*THE TASK*:
Every record should be written out exactly, with the pictures left out.

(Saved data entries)

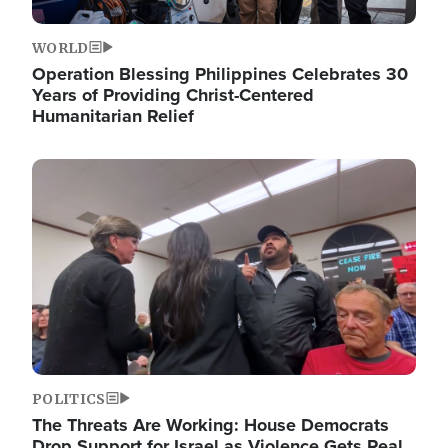
WORLD
Operation Blessing Philippines Celebrates 30
Years of Providing Christ-Centered
Humanitarian Relief
Image
POLITICS
The Threats Are Working: House Democrats
Drop Support for Israel as Violence Gets Real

*ANSWER FOR THIS EXERCISE*:
WORLD
Operation Blessing Philippines Celebrates 30
Years of Providing Christ-Centered
Humanitarian Relief
Image
POLITICS
The Threats Are Working: House Democrats
Drop Support for Israel as Violence Gets Real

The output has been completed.